Florence Welch, who dazzled us with her ability to wrap her voice about the most exquisite of emotional textures on Lungs, returns with an album that ranges from the intensely intimate and heartfelt to the epic and anthemic. At times, her voice powers through the songs with the intensity of a fiery Annie Lennox. At other times, it captures a winsomeness reminiscent of Kate Bush. But at every turn, her songs, populated by some of the smartest lyrics I have heard in some time, is entirely her own, suffused with passion, urgency and longing.

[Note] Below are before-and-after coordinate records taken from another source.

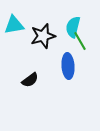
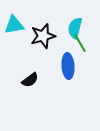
cyan semicircle: moved 2 px right, 1 px down
green line: moved 2 px down
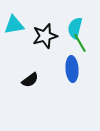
black star: moved 2 px right
blue ellipse: moved 4 px right, 3 px down
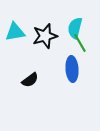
cyan triangle: moved 1 px right, 7 px down
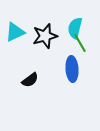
cyan triangle: rotated 15 degrees counterclockwise
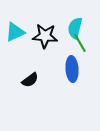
black star: rotated 20 degrees clockwise
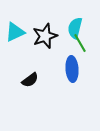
black star: rotated 25 degrees counterclockwise
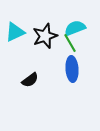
cyan semicircle: rotated 55 degrees clockwise
green line: moved 10 px left
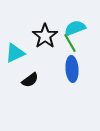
cyan triangle: moved 21 px down
black star: rotated 15 degrees counterclockwise
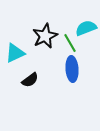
cyan semicircle: moved 11 px right
black star: rotated 10 degrees clockwise
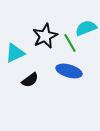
blue ellipse: moved 3 px left, 2 px down; rotated 70 degrees counterclockwise
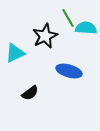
cyan semicircle: rotated 25 degrees clockwise
green line: moved 2 px left, 25 px up
black semicircle: moved 13 px down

She has been accused by some detractors of sounding ‘too big’, which is an odd way of sounding her songs are too multi-layered and she sounds like a thousand urgent women all screaming in unison. But I find this perplexing since what Florence Welch gives us is an album that is all about passion, of wrestling with good and evil (‘Seven Devils’), and of struggling with the enormity of the sacrifices made for love (‘What the Water Gave Me’), and that sort of material demands a great big all-enveloping sound. Preferably augmented by any and all the bells and whistles (and harps) you want to throw in. Does it sound tribal and church-ey in equal measure? Yes, but this works for the songs which don’t skirt along the surface of human experience, but dive in with abandon asking big questions, articulating confusion, joy and sadness and all delivered courtesy of Florence’s goose-bump inducing powerhouse vocals.

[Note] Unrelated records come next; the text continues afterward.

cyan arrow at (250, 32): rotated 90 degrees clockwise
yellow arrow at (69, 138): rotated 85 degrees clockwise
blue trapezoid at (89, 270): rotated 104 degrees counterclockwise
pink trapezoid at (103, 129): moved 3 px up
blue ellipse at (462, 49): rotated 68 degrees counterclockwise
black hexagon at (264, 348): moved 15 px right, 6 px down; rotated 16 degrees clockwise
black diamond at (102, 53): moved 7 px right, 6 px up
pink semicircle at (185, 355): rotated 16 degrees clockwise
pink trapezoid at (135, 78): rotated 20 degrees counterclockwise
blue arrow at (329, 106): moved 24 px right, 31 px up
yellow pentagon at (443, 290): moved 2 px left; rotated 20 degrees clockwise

This is a bombastic, full-on album but that is not meant as a pejorative. It shouts from the rooftops that life has a lot of questions that need answering, and great struggles that we will win or lose, and Florence + The Machine try to address them, even if answers aren’t always in ample supply. It is one of those rare albums where the substance of the lyrical intent matches the melodic passion, and it will stay with you for a good deal longer than those artists who stay small and unseen, tinkering on the edges.